*** Opening Exercise data ***

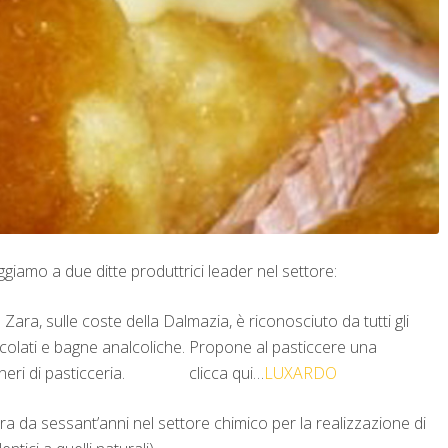
giamo a due ditte produttrici leader nel settore:
, sulle coste della Dalmazia, è riconosciuto da tutti gli
 alcolati e bagne analcoliche. Propone al pasticcere una
i generi di pasticceria. clicca qui…
LUXARDO
a sessant’anni nel settore chimico per la realizzazione di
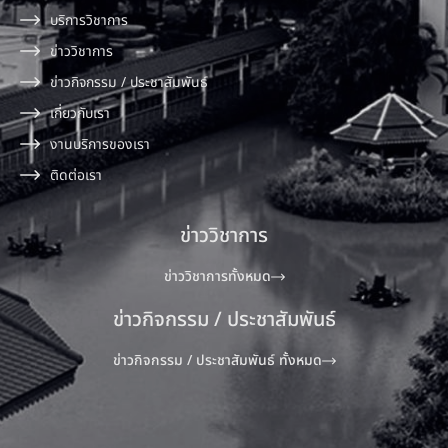
บริการวิชาการ
ข่าววิชาการ
ข่าวกิจกรรม / ประชาสัมพันธ์
เกี่ยวกับเรา
งานบริการของเรา
ติดต่อเรา
ข่าววิชาการ
ข่าววิชาการทั้งหมด
ข่าวกิจกรรม / ประชาสัมพันธ์
ข่าวกิจกรรม / ประชาสัมพันธ์ ทั้งหมด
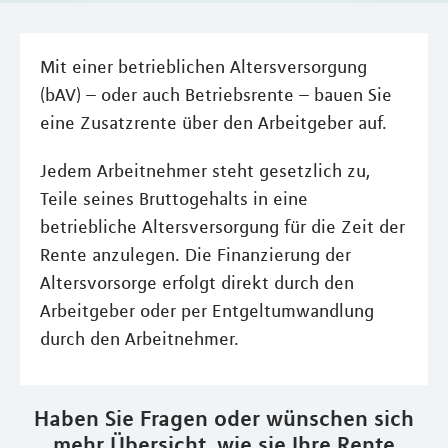
Mit einer betrieblichen Altersversorgung
(bAV) – oder auch Betriebsrente – bauen Sie
eine Zusatzrente über den Arbeitgeber auf.
Jedem Arbeitnehmer steht gesetzlich zu,
Teile seines Bruttogehalts in eine
betriebliche Altersversorgung für die Zeit der
Rente anzulegen. Die Finanzierung der
Altersvorsorge erfolgt direkt durch den
Arbeitgeber oder per Entgeltumwandlung
durch den Arbeitnehmer.
Haben Sie Fragen oder wünschen sich
mehr Übersicht, wie sie Ihre Rente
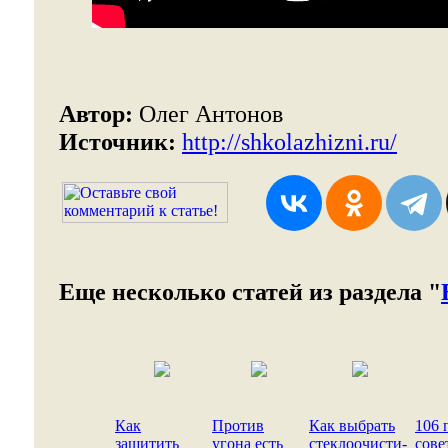
Автор:
Олег Антонов
Источник:
http://shkolazhizni.ru/
Еще несколько статей из раздела "
Как
Против
Как выбрать
106 
защитить
угона есть
стеклоочисти-
сове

*** Closing Exercise data ***

> _Brief_
Please restate, exactly as written, the line that holds "Олег Антонов" and all remaining lines of the data above, and only those.

> _Solution for this exercise_
Олег Антонов
Источник:
http://shkolazhizni.ru/
Еще несколько статей из раздела "
Как
Против
Как выбрать
106 
защитить
угона есть
стеклоочисти-
сове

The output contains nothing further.